[Twisted-Python] Streaming HTTP

Mon Dec 7 02:39:09 MST 2015

After having written the following comments, I realized that my thoughts
are only about the high-level interface of Site/Resource. I think those
are the interfaces most users care about, so what it makes most sense to
think deeply about having a painless transiftion for. I suspect that if
people are using lower-level interfaces, they are probably willing to
make more invasive changes in order to be able to take advantage of
HTTP/2; in particular, since they likely have resaon to use HTTP/2
specific features.

> My proposal is to deprecate the current Request/Resource model. It
> currently functions and should continue to function, but as of this
> point we should consider it a bad way to do things, and we should push
> people to move to a fully asynchronous model.

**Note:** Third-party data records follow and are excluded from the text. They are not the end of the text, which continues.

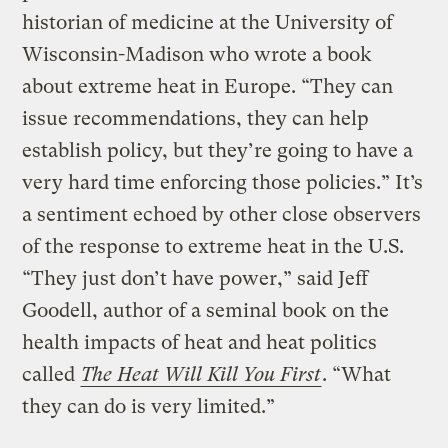
historian of medicine at the University of
Wisconsin-Madison who wrote a book
about extreme heat in Europe. “They can
issue recommendations, they can help
establish policy, but they’re going to have a
very hard time enforcing those policies.” It’s
a sentiment echoed by other close observers
of the response to extreme heat in the U.S.
“They just don’t have power,” said Jeff
Goodell, author of a seminal book on the
health impacts of heat and heat politics
called
The Heat Will Kill You First
. “What
they can do is very limited.”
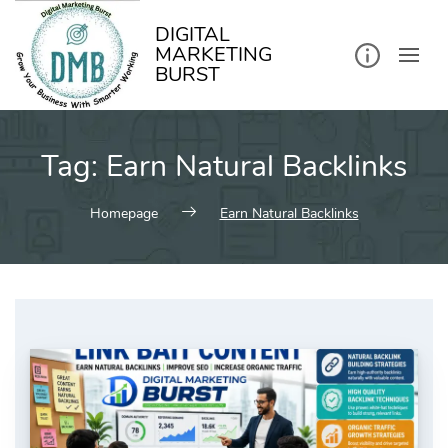
kip
o
ontent
DIGITAL
MARKETING
BURST
Tag:
Earn Natural Backlinks
Homepage
Earn Natural Backlinks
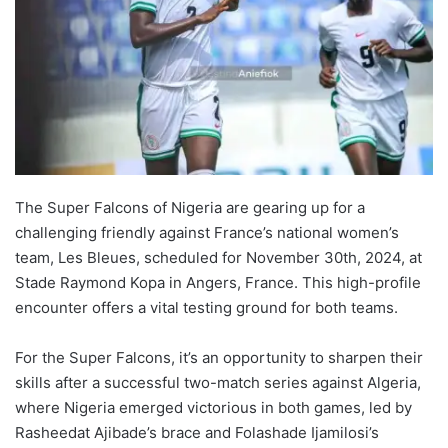
The Super Falcons of Nigeria are gearing up for a
challenging friendly against France’s national women’s
team, Les Bleues, scheduled for November 30th, 2024, at
Stade Raymond Kopa in Angers, France. This high-profile
encounter offers a vital testing ground for both teams.
For the Super Falcons, it’s an opportunity to sharpen their
skills after a successful two-match series against Algeria,
where Nigeria emerged victorious in both games, led by
Rasheedat Ajibade’s brace and Folashade Ijamilosi’s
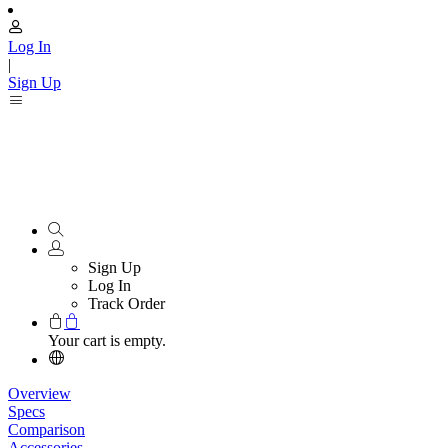
Log In
|
Sign Up
Sign Up
Log In
Track Order
Your cart is empty.
Overview
Specs
Comparison
Accessories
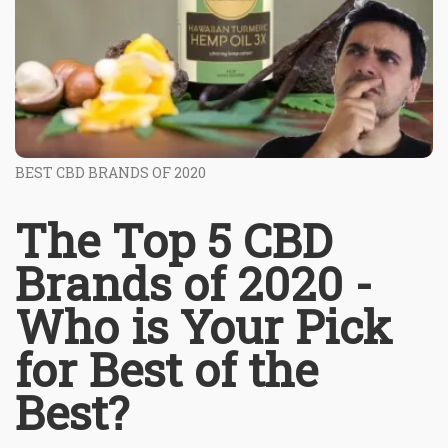
BEST CBD BRANDS OF 2020
The Top 5 CBD
Brands of 2020 -
Who is Your Pick
for Best of the
Best?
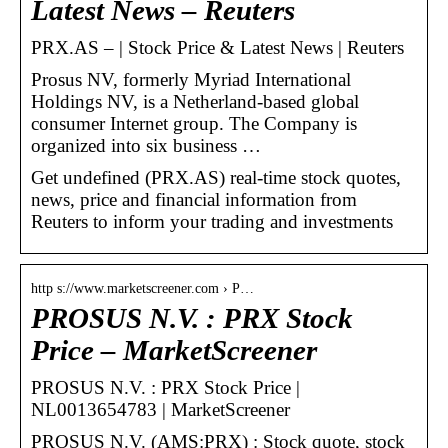
Latest News – Reuters
PRX.AS – | Stock Price & Latest News | Reuters
Prosus NV, formerly Myriad International
Holdings NV, is a Netherland-based global
consumer Internet group. The Company is
organized into six business …
Get undefined (PRX.AS) real-time stock quotes,
news, price and financial information from
Reuters to inform your trading and investments
http s://www.marketscreener.com › P…
PROSUS N.V. : PRX Stock
Price – MarketScreener
PROSUS N.V. : PRX Stock Price |
NL0013654783 | MarketScreener
PROSUS N.V. (AMS:PRX) : Stock quote, stock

It is probably possible to implement something like you suggest, without
having to change the model too much. As I understand it, the big
impediment to properly handling streaming requests is `.content` (and
some related convenience things like `.args`), and the fact that both
`.getChild` and `.render` are called after `.content` is populated. It
is probably possible to address those issues without changing the shape
of those interfaces (even if we change the names). I know #288 had at
least two suggestions on how to do that. One was to have a marker
interface, to indicate that a given Resource wants new behavior, where
`.content` isn't populated, and the other was to have new methods that
have new behavior, which default to slurping up everything and calling
the old functions.

On the other hand, there might be other stuff that wants cleaning up,
that having a break would be better at addressing; replacing
`NOT_DONE_YET` with deferreds comes to mind.

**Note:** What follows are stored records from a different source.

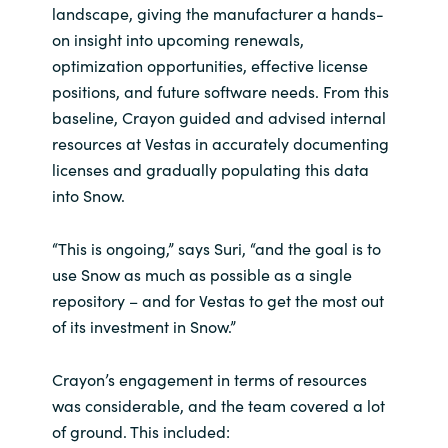
landscape, giving the manufacturer a hands-
on insight into upcoming renewals,
optimization opportunities, effective license
positions, and future software needs. From this
baseline, Crayon guided and advised internal
resources at Vestas in accurately documenting
licenses and gradually populating this data
into Snow.
“This is ongoing,” says Suri, “and the goal is to
use Snow as much as possible as a single
repository – and for Vestas to get the most out
of its investment in Snow.”
Crayon’s engagement in terms of resources
was considerable, and the team covered a lot
of ground. This included:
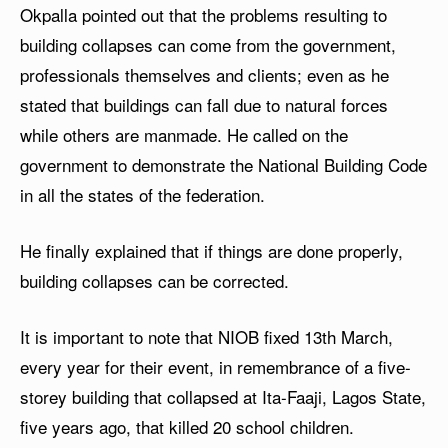
Okpalla pointed out that the problems resulting to
building collapses can come from the government,
professionals themselves and clients; even as he
stated that buildings can fall due to natural forces
while others are manmade. He called on the
government to demonstrate the National Building Code
in all the states of the federation.
He finally explained that if things are done properly,
building collapses can be corrected.
It is important to note that NIOB fixed 13th March,
every year for their event, in remembrance of a five-
storey building that collapsed at Ita-Faaji, Lagos State,
five years ago, that killed 20 school children.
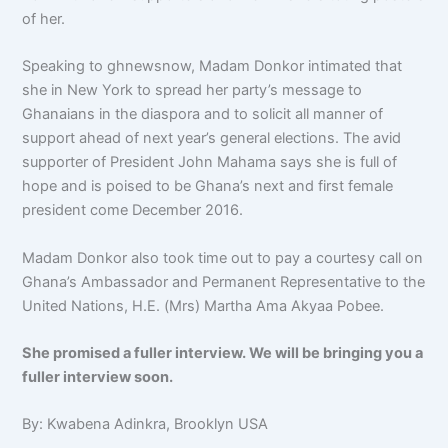
of her.
Speaking to ghnewsnow, Madam Donkor intimated that
she in New York to spread her party’s message to
Ghanaians in the diaspora and to solicit all manner of
support ahead of next year’s general elections. The avid
supporter of President John Mahama says she is full of
hope and is poised to be Ghana’s next and first female
president come December 2016.
Madam Donkor also took time out to pay a courtesy call on
Ghana’s Ambassador and Permanent Representative to the
United Nations, H.E. (Mrs) Martha Ama Akyaa Pobee.
She promised a fuller interview. We will be bringing you a
fuller interview soon.
By: Kwabena Adinkra, Brooklyn USA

> We should then move to an API that is much more like the one used by Go: specifically, that by default all requests/responses are streamed. Request objects (and, logically, any other object that handles requests/responses, such as Resource) should be extended to have a chunkReceived method that can be overridden by users. If a user chooses not to override that method, the default implementation would continue to do what is done now (save to a buffer). Once the request/response is complete (marked by receipt of a zero-length chunk, or a frame with END_STREAM set, or when the remaining content-length is 0), request/responseComplete would be called. For users that did not override chunkReceived can now safely access the content buffer: other users can do whatever they see fit. We’d also update requestReceived to ensure that it’s called when all the *headers* are received, rather than waiting for the body.

I haven't thought about this deeply, but my first thought, is that it
would be reasonable to mirror how the client handles streaming
responses. `Agent.request` returns `Response` as soon as the headers
have been received. To get the body of the response, you call
`Response.deliverBody` which takes an `IProtocol` that will receive the
body. There is also a helper `readBody` that wraps that and returns a
deferred that fires with body, once it has been received (and treq also
has ``collect`` that wraps that and calls a function with the bits of
the data).

> A similar approach should be taken with sending data: we should assume that users want to chunk it if they do not provide a content-length. An extreme position to take (and I do) is that this should be sufficiently easy that most users actually *accidentally* end up chunking their data: that is, we do not provide special helpers to set content-length, instead just checking whether that’s a header users actually send, and if they don’t we chunk the data.

Regarding sending data, this is already what we do (at least as long as
the client is speaking HTTP/1.1).

  Tom